Re-assembly done with Deluxe Materials Roket Max and, to make the glazing look a bit more flush as on the real thing, I applied Deluxe Materials Glue N Glaze. This may need to attempts as the moulded glazing is far from watertight, so run a small bead of Glue N Glaze round the edges first. Leave it for an hour or so, and then go in ‘heavy' with the fill of the material to create a flush look.

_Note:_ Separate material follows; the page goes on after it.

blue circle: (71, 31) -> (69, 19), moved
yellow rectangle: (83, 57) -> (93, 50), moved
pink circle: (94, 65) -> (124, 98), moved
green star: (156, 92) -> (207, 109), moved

Oxford Diecast LMS Mechanical Horse

Each trailer was changed in a slightly different way. I want each to look to be at the point of doing something, or having just finished. The body top is made of plastic and very easy to work with, and the chassis is metal and didn't require any modifications for what I wanted here. Only on one did I open the bulkhead door, which is something that Oxford have printed on - and is a genuine feature of the trailers. Bizarrely, the lower portion drops and the upper is a stable door type. The real things were a touch wider than the print is and a quite heavy looking tongue and groove type construction.

Oxford Diecast LMS Mechanical Horse

The ‘business end' of each of the trailers got something. The easiest is removing the ribbed panel to replace with a cover. From what I can make out, this generation of early trailers had a plain black, quite shiny looking oil skin type sheet. I have deliberately changed mine to a probably too modern green canvas type cover, made from tissue and painted.

The most technical (if you can call this type of thing 'technical' are the tilt versions. I confess that these are a flight of fancy on my part, I can't find anything to indicate the LMS had any done like this at all - although the GWR had a few adapted bodies. The cuts here are straightforward with the first and most critical being vertically down amidships to the top of what would be the top of the drop sides. Be careful of your saw 'wandering'! Then cut horizontally along the sides' top rails to meet the bottom of the vertical cut and the piece comes away. The internal moulded web, used presumably to keep things in shape, can be substantially removed to give a proper ‘opened up' look at this stage. If you want to pose the tailgate, this gets cut off now - but does make the back end feel a bit flimsy during rebuilding. To solve this I bonded the chassis back to the one that was having that look.

Oxford Diecast LMS Mechanical Horse

The tonneau cover frame is simply bent wire for one and Plastruct rod for the other (using the bit of van body cut off before as the former for the shape) with bonded braces as required. The side skids are Plastruct strip with the cover itself, again just tissue painted green!

Oxford Diecast LMS Mechanical Horse

The loads are a mixture of Preiser, Noch and the fantastic cotton bales newly produced by Harburn Hamlet. Some livery modifications were done using HMRS Pressfix LMS lettering and the number plates are from the Scale Model Scenery range.

Oxford Diecast LMS Mechanical Horse

You may also notice I have added some wartime blackout white markings to the pieces. Again, this is just something that places them a bit more "in their time" and is very simple to do.

Total time from out of the box to 'something different' was about an hour or maybe two! A nice simple project done quickly and easily to add a different dimension to the vehicle. There are of course some very serious and skilled modellers of road transport vehicles, if you're interested take a look at the National Association of Road Transport Modellers.